▶ _GOAL OF THE EXERCISE_
The entries below are to be copied exactly, with every picture left out.

(Saved entries)
************
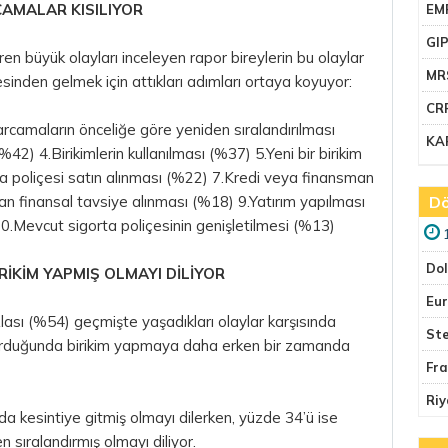
AMALAR KISILIYOR
EM
GI
ren büyük olayları inceleyen rapor bireylerin bu olaylar
MR
sinden gelmek için attıkları adımları ortaya koyuyor:
CR
rcamaların önceliğe göre yeniden sıralandırılması
KA
42) 4.Birikimlerin kullanılması (%37) 5.Yeni bir birikim
ta poliçesi satın alınması (%22) 7.Kredi veya finansman
an finansal tavsiye alınması (%18) 9.Yatırım yapılması
Dö
10.Mevcut sigorta poliçesinin genişletilmesi (%13)
Do
RİKİM YAPMIŞ OLMAYI DİLİYOR
Eu
zlası (%54) geçmişte yaşadıkları olaylar karşısında
Ste
durduğunda birikim yapmaya daha erken bir zamanda
Fr
Riy
da kesintiye gitmiş olmayı dilerken, yüzde 34’ü ise
n sıralandırmış olmayı diliyor.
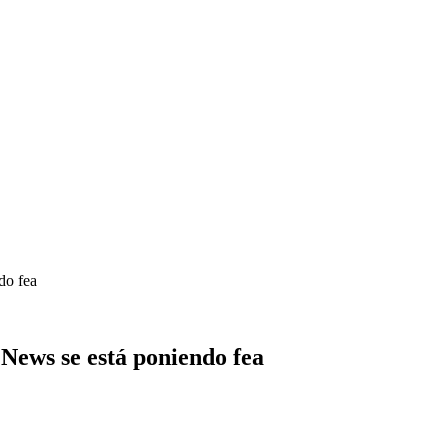
do fea
News se está poniendo fea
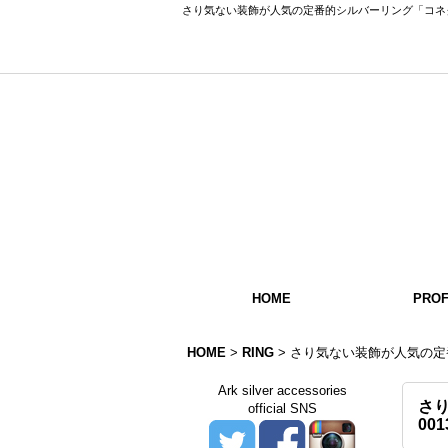
さり気ない装飾が人気の定番的シルバーリング「コネクションリ
HOME
PROF
HOME
>
RING
>
さり気ない装飾が人気の定
Ark silver accessories
さ
official SNS
00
************
▶ _RESULT_
AMALAR KISILIYOR
EM
GI
ren büyük olayları inceleyen rapor bireylerin bu olaylar
MR
sinden gelmek için attıkları adımları ortaya koyuyor:
CR
rcamaların önceliğe göre yeniden sıralandırılması
KA
42) 4.Birikimlerin kullanılması (%37) 5.Yeni bir birikim
ta poliçesi satın alınması (%22) 7.Kredi veya finansman
an finansal tavsiye alınması (%18) 9.Yatırım yapılması
Dö
10.Mevcut sigorta poliçesinin genişletilmesi (%13)
Do
RİKİM YAPMIŞ OLMAYI DİLİYOR
Eu
zlası (%54) geçmişte yaşadıkları olaylar karşısında
Ste
durduğunda birikim yapmaya daha erken bir zamanda
Fr
Riy
da kesintiye gitmiş olmayı dilerken, yüzde 34’ü ise
n sıralandırmış olmayı diliyor.
do fea
News se está poniendo fea
さり気ない装飾が人気の定番的シルバーリング「コネクションリ
HOME
PROF
HOME
>
RING
>
さり気ない装飾が人気の定
Ark silver accessories
さ
official SNS
00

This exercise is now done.